WORK TASK
Scan the records below for the word "nhân". Copy each line where it appears.

DATA TO USE
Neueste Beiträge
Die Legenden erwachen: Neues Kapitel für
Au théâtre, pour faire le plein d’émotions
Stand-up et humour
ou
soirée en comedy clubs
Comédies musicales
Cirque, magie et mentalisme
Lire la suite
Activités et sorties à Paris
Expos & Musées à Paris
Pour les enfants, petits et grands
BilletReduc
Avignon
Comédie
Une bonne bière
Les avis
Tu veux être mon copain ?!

---

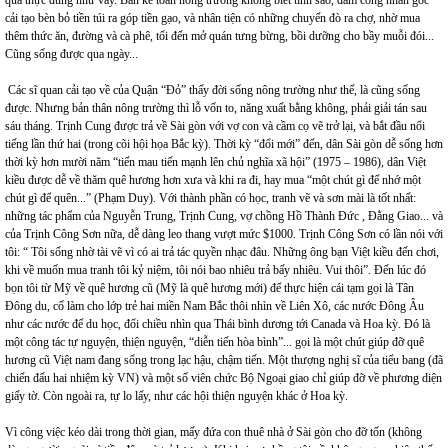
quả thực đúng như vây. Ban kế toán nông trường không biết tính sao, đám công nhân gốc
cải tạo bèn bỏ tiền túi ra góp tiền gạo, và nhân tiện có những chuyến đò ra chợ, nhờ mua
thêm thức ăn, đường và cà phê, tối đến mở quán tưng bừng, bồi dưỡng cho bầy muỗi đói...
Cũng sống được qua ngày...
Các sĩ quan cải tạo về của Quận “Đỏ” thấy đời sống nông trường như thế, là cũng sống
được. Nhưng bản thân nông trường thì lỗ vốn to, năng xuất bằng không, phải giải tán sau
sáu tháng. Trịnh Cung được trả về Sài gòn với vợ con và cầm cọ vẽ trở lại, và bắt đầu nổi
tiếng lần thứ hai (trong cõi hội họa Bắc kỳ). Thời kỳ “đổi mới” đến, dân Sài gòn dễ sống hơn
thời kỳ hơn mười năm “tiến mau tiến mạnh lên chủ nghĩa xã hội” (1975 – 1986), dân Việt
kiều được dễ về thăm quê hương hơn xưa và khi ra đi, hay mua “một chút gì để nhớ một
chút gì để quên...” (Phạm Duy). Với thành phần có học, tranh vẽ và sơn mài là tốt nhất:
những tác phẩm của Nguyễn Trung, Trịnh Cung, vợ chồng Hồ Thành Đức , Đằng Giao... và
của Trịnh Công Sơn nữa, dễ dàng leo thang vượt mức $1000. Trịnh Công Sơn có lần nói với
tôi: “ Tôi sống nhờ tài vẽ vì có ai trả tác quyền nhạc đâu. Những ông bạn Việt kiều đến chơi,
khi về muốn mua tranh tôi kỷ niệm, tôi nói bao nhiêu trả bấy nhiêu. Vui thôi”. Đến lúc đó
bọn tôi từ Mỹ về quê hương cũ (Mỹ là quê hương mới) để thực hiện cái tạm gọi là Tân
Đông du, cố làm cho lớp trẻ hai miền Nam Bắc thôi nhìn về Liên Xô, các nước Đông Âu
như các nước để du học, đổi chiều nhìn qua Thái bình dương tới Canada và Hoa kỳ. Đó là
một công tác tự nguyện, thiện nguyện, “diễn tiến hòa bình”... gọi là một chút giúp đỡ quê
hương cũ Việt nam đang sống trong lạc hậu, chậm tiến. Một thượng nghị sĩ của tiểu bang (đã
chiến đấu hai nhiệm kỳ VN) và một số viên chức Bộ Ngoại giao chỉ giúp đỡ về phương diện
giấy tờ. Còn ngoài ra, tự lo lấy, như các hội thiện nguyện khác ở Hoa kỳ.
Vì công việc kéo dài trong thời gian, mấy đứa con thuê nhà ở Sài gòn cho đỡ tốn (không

FINISHED TASK
quả thực đúng như vây. Ban kế toán nông trường không biết tính sao, đám công nhân gốc
cải tạo bèn bỏ tiền túi ra góp tiền gạo, và nhân tiện có những chuyến đò ra chợ, nhờ mua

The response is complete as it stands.